# [Lesertest] Alpenföhn Black Ridge - ITX wird Cool



## Jarafi (17. November 2018)

*[Lesertest] Alpenföhn Black Ridge - ITX wird Cool*

*Infos zum Test*

Manchmal sin des die kleinen Ding im Leben, die einem eine große Freude bereiten.  Der auf den Namen Black Ridge getaufte Kühler aus dem Hause Alpenföhn passt genau zu dieser Redewendung. Entstanden ist der Kühler in Zusammenarbeit mit Dan Cases.




			Dieser Inhalt steht nur eingeloggten Mitgliedern zur Verfügung.
        



Kurz zu Geografie, der Black Ridge ist ein Gebirgszug am Südpol mit bis zu 1500 Metern über dem Meer. Der Kühler ist dazu passend schwarz beschichtet, kann Arbeitsspeicher mit einer Höhe von 33 mm aufnehmen und bietet trotz der Bestückung mit einem 92-mm-Lüfter nur eine Gesamthöhe von 47 mm.
Für 45 Euro gibt’s den Kühler bei uns, klären wir, was er so drauf hat.
*
Lieferumfang*

Neben dem Kühler mit installiertem 92-mm-Lüfter gibt es dann jeweils zwei Montagebügel für Intel sowie AMD. Es werden dabei die Sockel Intel LGA115x sowie AM3/AM4/FM1/FM2 unterstützt. Eine Tube Wärmeleitpaste und zwei Pärchen Lüfterklammern runden das Paket ab. So kann je nach Wunsch ein weiterer Lüfter im 120-mm-Format installiert werden.

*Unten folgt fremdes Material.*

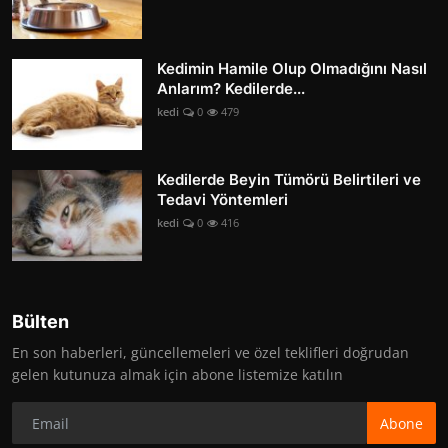
Kedimin Hamile Olup Olmadığını Nasıl
Anlarım? Kedilerde...
kedi
0
479
Kedilerde Beyin Tümörü Belirtileri ve
Tedavi Yöntemleri
kedi
0
416
Bülten
En son haberleri, güncellemeleri ve özel teklifleri doğrudan
gelen kutunuza almak için abone listemize katılın
Abone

			Dieser Inhalt steht nur eingeloggten Mitgliedern zur Verfügung.
        



•    AMD AM4/AM3/FM2/FM1 socket
•    INTEL LGA115x socket 
•    Abmessungen 140 x 120 x 47mm 
•    Verlustleistung 95W TDP
•    Gewicht 407 g

 
*Der Black Ridge
*
Wie ersichtlich bietet der Kühler dann eine komplett schwarze Oberfläche. Die Bodenplatte blieb von der Beschichtung ausgespart und ist aus massivem Kupfer gefertigt. Sechs 6-mm-Kupferheatpipes sorgen für den Wärmeabtransport.
Mit einem Gewicht von 407 g kommt der Black Ridge für einen kleinen TopFlow-Kühler relativ schwer daher.




			Dieser Inhalt steht nur eingeloggten Mitgliedern zur Verfügung.
        



 Der Lüfter ist hier allerdings nicht, wie man es von anderen Kühlern dieser Bauart kennt auf der Oberseite montiert, sondern zwischen Lamellen sowie der Kühlfläche. Das sorgt für eine geringe Bauhöhe im Auslieferungszustand.
Der Lüfter selbst ist im 92-mm-Format gehalten und mit vier Schrauben auf einem extra Rahmen fixiert und kann so auch einfach demontiert werden. Der Lüfter ist so moniert, dass er die Luft nach oben durch den Kühler befördert. Auch soll dies die Lautstärke reduzieren.




			Dieser Inhalt steht nur eingeloggten Mitgliedern zur Verfügung.
        



Mit den zusätzlichen Lüfterklammern kann man dann auf der Oberseite oder auf der Unterseite statt des 92-mm-Lüfters einen 120-mm-Lüfter anbringen. Auf der Unterseite darf der Lüfter aber dann nur eine Rahmenbreite von 15 mm haben und die Arbeitsspeicher-Kompatibilität wird eingeschränkt. Wahlweise kann das Problem mit ULP-Ram umgangen werden. Ansonsten passen Riegel mit einer Höhe von 33 mm unter den Kühler. Auf der Oberseite nimmt bei der Montage eines Lüfters die Gesamthöhe des Kühlers um die Lüfterrahmenbreite zu. Ein WB 3 passt ohne Probleme auf den Black Ridge.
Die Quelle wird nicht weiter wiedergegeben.